Distances in this question are in metres.

Ryan and Jack have model airplanes, which take off from level ground. Jack’s airplane takes off after Ryan’s.

The position of Ryan’s airplane \(t\) seconds after it takes off is given by \(\boldsymbol{r}=\left( \begin{array}{c}5\\6\\0\end{array} \right) + t\left( \begin{array}{c} - 4\\2\\4\end{array} \right)\).

Find the speed of Ryan’s airplane.

[3]
a.

Find the height of Ryan’s airplane after two seconds.

[2]
b.

The position of Jack’s airplane \(s\) seconds after it takes off is given by r = \(\left( \begin{array}{c} - 39\\44\\0\end{array} \right) + s\left( \begin{array}{c}4\\ - 6\\7\end{array} \right)\).

Show that the paths of the airplanes are perpendicular.

[5]
c.

The two airplanes collide at the point \((-23, 20, 28)\).

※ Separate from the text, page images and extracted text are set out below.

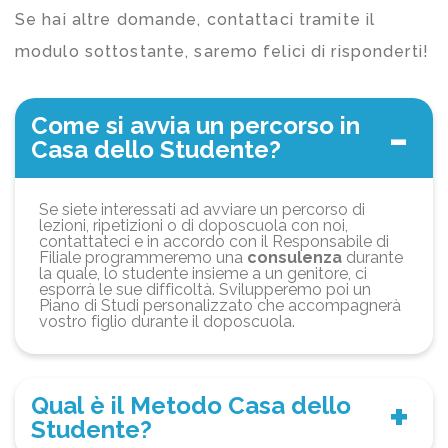
Se hai altre domande, contattaci tramite il
modulo sottostante, saremo felici di risponderti!
Come si avvia un percorso in
Casa dello Studente?
Se siete interessati ad avviare un percorso di
lezioni, ripetizioni o di doposcuola con noi,
contattateci e in accordo con il Responsabile di
Filiale programmeremo una
consulenza
durante
la quale, lo studente insieme a un genitore, ci
esporrà le sue difficoltà. Svilupperemo poi un
Piano di Studi personalizzato che accompagnerà
vostro figlio durante il doposcuola.
Qual è il Metodo Casa dello
Studente?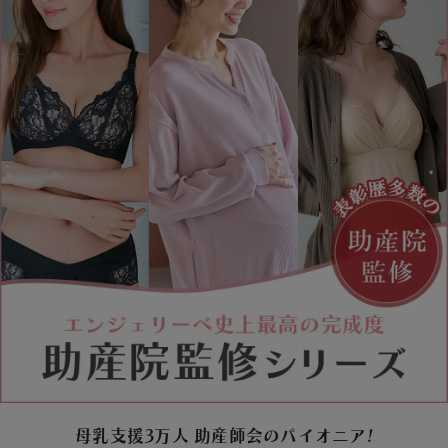
マタニティ パンツ
マタニティ ショーツ
授乳トップス
マタニティ オフィス 通勤服
授乳 ケープ
マタニティレギンス
【アウトレット】トップス・授乳トップス
透け防止
再入荷｜アウター
トップス
【37周年祭セール】4
【〜10℃】3月中旬
涼しくて可愛い「ワン
デニム
きれいめトップス派
マタニティインナー
【オフィスカジュアル
パンツタイプ
【フォーマル】ボトム
【ベビー】半袖
2WAYオール
Aライン ・フレアワ
〜5,000円（税込）
綿混素材
赤ちゃんへ使うもの
【冬のあったか特集】
マタニティ スカート
妊婦帯・腹帯・産前ガードル
マタニティ ドレス（結婚式・お呼ばれ）
【アウトレット】ボトムス
見えてもカワイイ
パンツ
レギンス
きれいめスカート派
ベビー
【フォーマル】トップ
【ベビー】グッズ
コンビ肌着
Iライン ・タイトシ
〜10,000円（税込）
腹巻・ひざ上パンツ
産後に使うグッズ
【冬のあったか特集】
マタニティ トップス
マタニティ 授乳 キャミソール
マタニティ フォーマル パンツ・ボトムス
【アウトレット】パジャマ
コットン素材
スカート
オフィス
きれいめ美脚パンツ派
短肌着
快適ウェア10%OFF
ジャンパースカート/
10,001円（税込）〜
保温&リカバリー
【冬のあったか特集】
マタニティ アウター（コート）・ママコート
産褥ショーツ
【アウトレット】インナー
冷房対策
パジャマ
ツィード派
セット
ワーク・オフィス
女の子におススメのギ
レギンス・タイツ
骨盤・マタニティベルト （妊娠中・産後）
【アウトレット】ベビー
接触冷感素材
インナー
MAX55%OFF ブラッ
王道シンプル派
カジュアル
男の子におススメのギ
カップ付きインナー
産後 ガードル インナー
Tシャツブラ
雑貨
セットアップ派
フォーマル / オケー
定番ギフト
あったか度◎
マタニティ 腹巻き
ブラトップ
ベビー
あったかアイテム｜ベ
もらって嬉しいギフト
裏起毛素材
親子セット
かわいくておもしろい
快適機能ウェア特集 トップス
何枚あっても嬉しいア
快適機能ウェア特集 ボトムス
長く使えるアイテム
快適機能ウェア特集 パジャマ
お部屋映えアイテム
母乳支援3万人 助産師会のパイオニア!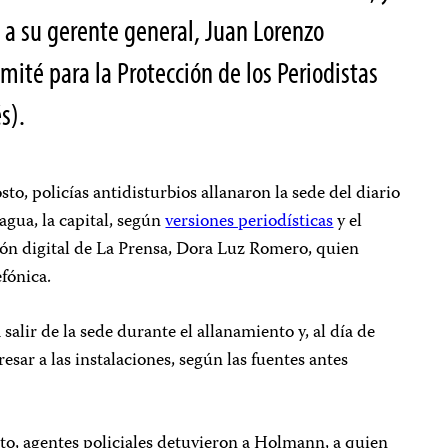
 a su gerente general, Juan Lorenzo
mité para la Protección de los Periodistas
s).
sto, policías antidisturbios allanaron la sede del diario
gua, la capital, según
versiones periodísticas
y el
ión digital de La Prensa, Dora Luz Romero, quien
efónica.
alir de la sede durante el allanamiento y, al día de
resar a las instalaciones, según las fuentes antes
osto, agentes policiales detuvieron a Holmann, a quien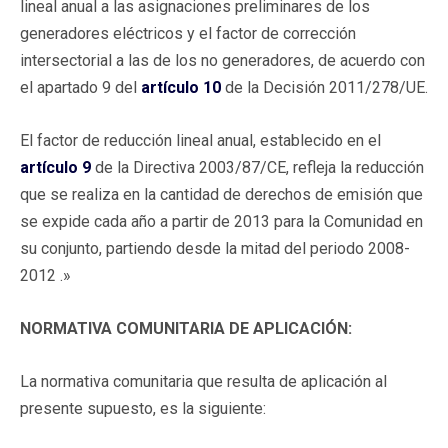
lineal anual a las asignaciones preliminares de los
generadores eléctricos y el factor de corrección
intersectorial a las de los no generadores, de acuerdo con
el apartado 9 del
artículo 10
de la Decisión 2011/278/UE.
El factor de reducción lineal anual, establecido en el
artículo 9
de la Directiva 2003/87/CE, refleja la reducción
que se realiza en la cantidad de derechos de emisión que
se expide cada año a partir de 2013 para la Comunidad en
su conjunto, partiendo desde la mitad del periodo 2008-
2012 .»
NORMATIVA COMUNITARIA DE APLICACIÓN:
La normativa comunitaria que resulta de aplicación al
presente supuesto, es la siguiente: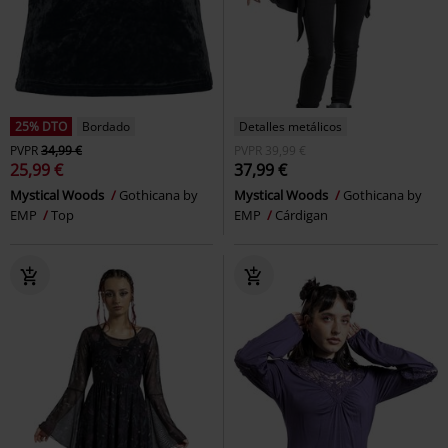
25% DTO
Bordado
Detalles metálicos
PVPR
34,99 €
PVPR
39,99 €
25,99 €
37,99 €
Mystical Woods
Gothicana by
Mystical Woods
Gothicana by
EMP
Top
EMP
Cárdigan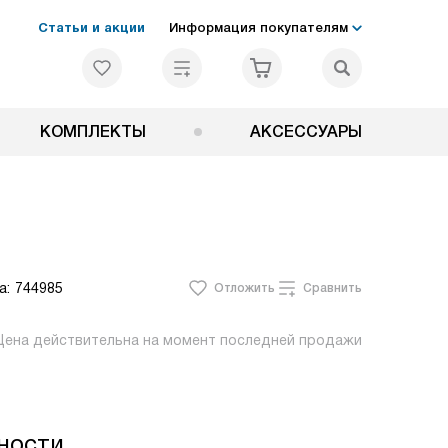
Статьи и акции
Информация покупателям
КОМПЛЕКТЫ
АКСЕССУАРЫ
а:
744985
Отложить
Сравнить
Цена действительна на момент последней продажи
ности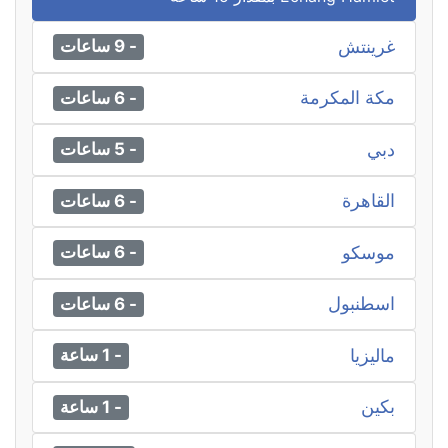
غرينتش
- 9 ساعات
مكة المكرمة
- 6 ساعات
دبي
- 5 ساعات
القاهرة
- 6 ساعات
موسكو
- 6 ساعات
اسطنبول
- 6 ساعات
ماليزيا
- 1 ساعة
بكين
- 1 ساعة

How long after Ryan’s airplane takes off does Jack’s airplane take off?

[5]
d.

Markscheme

valid approach     (M1)

eg     magnitude of direction vector

correct working     (A1)

eg     \(\sqrt {{{( - 4)}^2} + {2^2} + {4^2}} ,{\text{ }}\sqrt { - {4^2} + {2^2} + {4^2}} \)

\(6{\text{ (m}}{{\text{s}}^{ - 1}})\)     A1     N2

[3 marks]

a.

substituting \(2\) for \(t\)     (A1)

eg     \(0 + 2(4)\), r = \(\left( \begin{array}{c}5\\6\\0\end{array} \right) + 2\left( \begin{array}{c} - 4\\2\\4\end{array} \right),\left( \begin{array}{c} - 3\\10\\8\end{array} \right)\), \(y = 10\)

\(8\) (metres)     A1     N2

[2 marks]

b.

METHOD 1

choosing correct direction vectors \(\left( \begin{array}{c} - 4\\2\\4\end{array} \right)\) and \(\left( \begin{array}{c}4\\ - 6\\7\end{array} \right)\)     (A1)(A1)

evidence of scalar product      M1

eg     a \( \cdot \) b

correct substitution into scalar product     (A1)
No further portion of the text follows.